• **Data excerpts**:
· · · · ·

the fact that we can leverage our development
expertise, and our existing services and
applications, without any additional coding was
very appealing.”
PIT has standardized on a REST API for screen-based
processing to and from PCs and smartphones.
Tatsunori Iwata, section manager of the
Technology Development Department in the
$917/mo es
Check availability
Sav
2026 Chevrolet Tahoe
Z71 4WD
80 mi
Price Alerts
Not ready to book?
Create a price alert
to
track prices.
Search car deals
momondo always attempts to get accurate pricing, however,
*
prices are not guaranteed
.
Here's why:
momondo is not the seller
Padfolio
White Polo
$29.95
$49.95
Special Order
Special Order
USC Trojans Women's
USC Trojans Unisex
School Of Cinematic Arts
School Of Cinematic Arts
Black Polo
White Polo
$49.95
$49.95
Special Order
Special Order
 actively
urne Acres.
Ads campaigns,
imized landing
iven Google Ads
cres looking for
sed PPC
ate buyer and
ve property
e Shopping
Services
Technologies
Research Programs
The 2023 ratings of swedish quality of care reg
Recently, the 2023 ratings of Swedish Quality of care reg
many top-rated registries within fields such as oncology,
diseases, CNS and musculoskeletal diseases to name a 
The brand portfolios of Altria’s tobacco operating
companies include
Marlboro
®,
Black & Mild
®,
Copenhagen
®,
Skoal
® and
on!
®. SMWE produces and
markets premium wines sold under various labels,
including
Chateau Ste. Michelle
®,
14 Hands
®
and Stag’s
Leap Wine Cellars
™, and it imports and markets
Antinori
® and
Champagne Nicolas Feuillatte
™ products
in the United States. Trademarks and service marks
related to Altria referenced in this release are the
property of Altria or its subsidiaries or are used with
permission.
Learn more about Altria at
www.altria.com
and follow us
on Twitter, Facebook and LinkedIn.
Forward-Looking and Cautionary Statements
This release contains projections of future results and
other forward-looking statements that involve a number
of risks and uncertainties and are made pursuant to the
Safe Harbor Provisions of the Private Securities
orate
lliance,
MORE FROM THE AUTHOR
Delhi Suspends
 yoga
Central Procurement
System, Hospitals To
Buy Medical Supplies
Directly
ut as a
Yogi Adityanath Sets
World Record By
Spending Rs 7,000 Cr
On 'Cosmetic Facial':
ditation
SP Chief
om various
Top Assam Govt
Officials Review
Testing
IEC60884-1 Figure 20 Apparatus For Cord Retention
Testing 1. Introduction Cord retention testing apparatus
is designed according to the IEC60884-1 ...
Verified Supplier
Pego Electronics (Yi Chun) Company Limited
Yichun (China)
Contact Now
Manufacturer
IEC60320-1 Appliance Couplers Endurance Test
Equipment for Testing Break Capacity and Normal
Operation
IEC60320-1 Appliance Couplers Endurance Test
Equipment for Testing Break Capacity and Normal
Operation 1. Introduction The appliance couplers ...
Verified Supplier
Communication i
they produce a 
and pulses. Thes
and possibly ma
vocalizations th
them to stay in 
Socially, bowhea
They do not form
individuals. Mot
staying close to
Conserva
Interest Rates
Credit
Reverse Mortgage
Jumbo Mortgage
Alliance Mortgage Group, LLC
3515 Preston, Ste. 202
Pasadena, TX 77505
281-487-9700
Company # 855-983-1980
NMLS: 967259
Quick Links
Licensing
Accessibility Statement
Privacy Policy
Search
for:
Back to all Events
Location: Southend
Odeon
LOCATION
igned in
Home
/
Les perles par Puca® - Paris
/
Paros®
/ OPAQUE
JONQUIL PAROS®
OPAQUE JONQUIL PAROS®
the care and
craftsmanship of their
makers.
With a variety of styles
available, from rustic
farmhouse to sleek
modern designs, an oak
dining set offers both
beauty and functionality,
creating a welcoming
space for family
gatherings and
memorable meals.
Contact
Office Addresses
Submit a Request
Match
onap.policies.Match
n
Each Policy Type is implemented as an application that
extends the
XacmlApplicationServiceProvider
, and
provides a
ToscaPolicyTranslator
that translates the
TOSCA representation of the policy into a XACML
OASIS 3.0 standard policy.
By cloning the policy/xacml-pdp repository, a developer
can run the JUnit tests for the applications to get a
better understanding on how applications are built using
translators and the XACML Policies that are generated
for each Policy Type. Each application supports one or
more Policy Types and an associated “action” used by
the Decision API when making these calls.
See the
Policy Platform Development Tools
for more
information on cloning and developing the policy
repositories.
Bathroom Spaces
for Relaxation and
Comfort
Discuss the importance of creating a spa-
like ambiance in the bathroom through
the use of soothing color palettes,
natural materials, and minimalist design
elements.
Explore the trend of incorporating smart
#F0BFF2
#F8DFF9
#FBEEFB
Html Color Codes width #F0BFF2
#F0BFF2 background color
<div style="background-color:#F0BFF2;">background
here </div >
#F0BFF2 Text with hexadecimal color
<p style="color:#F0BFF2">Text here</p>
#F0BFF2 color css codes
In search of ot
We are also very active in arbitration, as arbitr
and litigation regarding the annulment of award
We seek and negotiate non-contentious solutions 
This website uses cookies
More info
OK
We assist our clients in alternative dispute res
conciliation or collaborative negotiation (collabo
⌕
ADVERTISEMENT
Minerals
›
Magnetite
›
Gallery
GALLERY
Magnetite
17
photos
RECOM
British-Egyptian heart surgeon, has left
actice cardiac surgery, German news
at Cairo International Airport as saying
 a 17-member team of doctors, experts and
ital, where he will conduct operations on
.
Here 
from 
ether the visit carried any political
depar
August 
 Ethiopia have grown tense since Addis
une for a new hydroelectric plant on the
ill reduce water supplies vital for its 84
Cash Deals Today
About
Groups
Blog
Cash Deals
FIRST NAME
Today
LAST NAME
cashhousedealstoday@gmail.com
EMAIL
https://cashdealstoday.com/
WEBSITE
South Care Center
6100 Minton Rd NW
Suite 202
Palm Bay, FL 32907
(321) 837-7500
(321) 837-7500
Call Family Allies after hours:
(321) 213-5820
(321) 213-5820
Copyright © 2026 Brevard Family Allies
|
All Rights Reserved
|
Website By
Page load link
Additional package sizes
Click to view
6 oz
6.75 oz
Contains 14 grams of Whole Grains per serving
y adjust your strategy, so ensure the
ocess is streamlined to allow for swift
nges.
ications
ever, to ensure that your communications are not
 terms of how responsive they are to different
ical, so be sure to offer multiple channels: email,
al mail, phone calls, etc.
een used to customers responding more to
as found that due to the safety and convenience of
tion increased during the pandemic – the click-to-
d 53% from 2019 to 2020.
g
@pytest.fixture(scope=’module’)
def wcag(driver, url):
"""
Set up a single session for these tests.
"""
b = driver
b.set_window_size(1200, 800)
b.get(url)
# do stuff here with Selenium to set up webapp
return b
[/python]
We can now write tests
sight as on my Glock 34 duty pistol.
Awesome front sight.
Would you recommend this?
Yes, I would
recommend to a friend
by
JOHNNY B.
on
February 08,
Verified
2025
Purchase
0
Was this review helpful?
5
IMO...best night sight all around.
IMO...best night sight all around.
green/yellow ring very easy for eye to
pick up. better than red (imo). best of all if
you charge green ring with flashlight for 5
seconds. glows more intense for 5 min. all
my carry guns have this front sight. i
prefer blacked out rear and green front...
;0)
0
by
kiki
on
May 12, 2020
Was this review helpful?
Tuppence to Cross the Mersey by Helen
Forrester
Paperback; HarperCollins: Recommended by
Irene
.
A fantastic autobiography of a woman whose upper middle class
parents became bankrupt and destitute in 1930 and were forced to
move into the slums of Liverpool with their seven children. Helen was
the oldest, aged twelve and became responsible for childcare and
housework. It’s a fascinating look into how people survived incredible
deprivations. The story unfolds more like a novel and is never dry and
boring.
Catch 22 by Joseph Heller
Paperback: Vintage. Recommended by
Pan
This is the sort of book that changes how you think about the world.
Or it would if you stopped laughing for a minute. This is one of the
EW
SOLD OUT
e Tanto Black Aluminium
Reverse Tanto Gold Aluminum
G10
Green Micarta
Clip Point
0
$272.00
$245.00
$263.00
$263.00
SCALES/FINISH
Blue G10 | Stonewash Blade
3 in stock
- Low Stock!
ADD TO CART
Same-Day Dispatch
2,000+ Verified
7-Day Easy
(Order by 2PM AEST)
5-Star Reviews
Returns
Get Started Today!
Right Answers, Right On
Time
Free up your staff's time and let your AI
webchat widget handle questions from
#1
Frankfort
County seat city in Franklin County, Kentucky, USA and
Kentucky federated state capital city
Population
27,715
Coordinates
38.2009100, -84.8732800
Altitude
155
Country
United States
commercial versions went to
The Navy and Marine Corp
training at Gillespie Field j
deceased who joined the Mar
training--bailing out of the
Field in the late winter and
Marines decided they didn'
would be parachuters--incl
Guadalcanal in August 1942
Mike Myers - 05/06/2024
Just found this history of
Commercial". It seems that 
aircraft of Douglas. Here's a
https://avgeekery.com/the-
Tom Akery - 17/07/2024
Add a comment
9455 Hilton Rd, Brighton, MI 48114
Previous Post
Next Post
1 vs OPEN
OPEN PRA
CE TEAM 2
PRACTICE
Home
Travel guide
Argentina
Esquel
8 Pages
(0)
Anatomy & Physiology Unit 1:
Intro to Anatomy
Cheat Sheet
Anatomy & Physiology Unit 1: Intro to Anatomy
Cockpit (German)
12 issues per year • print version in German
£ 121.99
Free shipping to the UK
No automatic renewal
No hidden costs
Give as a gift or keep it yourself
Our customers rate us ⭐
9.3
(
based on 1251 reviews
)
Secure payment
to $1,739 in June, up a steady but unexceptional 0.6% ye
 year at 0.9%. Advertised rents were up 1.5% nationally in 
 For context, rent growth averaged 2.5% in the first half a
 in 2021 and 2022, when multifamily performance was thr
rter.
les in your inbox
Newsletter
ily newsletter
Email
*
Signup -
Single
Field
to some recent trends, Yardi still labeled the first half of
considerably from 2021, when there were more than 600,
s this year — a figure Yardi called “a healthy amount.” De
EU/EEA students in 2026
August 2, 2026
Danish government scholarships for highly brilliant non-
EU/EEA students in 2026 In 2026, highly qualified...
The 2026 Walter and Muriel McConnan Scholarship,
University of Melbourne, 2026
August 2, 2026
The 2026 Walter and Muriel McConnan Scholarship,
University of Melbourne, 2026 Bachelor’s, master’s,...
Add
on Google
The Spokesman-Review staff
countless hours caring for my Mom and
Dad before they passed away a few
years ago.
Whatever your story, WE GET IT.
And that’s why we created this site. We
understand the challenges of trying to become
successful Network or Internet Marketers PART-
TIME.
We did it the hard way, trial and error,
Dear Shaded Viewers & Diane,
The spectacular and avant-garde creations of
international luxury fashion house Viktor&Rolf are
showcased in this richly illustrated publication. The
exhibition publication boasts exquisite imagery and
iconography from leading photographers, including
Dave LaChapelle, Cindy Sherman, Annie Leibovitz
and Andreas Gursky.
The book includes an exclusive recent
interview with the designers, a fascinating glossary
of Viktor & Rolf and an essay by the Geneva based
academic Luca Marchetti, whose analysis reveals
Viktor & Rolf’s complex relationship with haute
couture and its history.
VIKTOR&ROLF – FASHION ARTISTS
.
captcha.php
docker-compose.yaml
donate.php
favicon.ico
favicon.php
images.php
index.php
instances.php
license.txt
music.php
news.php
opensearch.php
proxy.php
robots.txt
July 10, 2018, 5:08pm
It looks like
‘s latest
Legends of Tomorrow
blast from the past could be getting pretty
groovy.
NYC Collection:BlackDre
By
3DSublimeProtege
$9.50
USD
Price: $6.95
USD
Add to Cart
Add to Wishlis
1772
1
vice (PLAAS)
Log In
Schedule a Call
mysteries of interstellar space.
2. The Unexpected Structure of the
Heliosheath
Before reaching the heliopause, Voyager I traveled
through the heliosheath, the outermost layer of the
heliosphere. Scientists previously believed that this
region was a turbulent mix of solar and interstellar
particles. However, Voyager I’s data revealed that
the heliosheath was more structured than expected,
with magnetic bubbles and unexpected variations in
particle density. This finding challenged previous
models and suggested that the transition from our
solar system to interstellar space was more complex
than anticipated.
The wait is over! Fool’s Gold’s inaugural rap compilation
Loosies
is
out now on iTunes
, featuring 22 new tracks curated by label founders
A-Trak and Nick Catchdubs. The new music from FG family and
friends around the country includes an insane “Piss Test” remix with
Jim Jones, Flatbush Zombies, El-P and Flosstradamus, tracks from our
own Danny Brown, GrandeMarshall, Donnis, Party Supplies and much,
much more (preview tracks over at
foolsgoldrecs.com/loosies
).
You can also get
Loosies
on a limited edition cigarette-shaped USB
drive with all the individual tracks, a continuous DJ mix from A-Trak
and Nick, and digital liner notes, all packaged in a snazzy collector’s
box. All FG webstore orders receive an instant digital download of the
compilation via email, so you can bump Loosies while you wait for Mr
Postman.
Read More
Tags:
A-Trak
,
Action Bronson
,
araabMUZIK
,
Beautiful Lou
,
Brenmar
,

· · · · ·

• **TASK TO COMPLETE**: Quote in full each line from the top of the records above through the line with "Technology Development Department in the"; stop after that line.

• **PROBLEM SOLUTION**:
the fact that we can leverage our development
expertise, and our existing services and
applications, without any additional coding was
very appealing.”
PIT has standardized on a REST API for screen-based
processing to and from PCs and smartphones.
Tatsunori Iwata, section manager of the
Technology Development Department in the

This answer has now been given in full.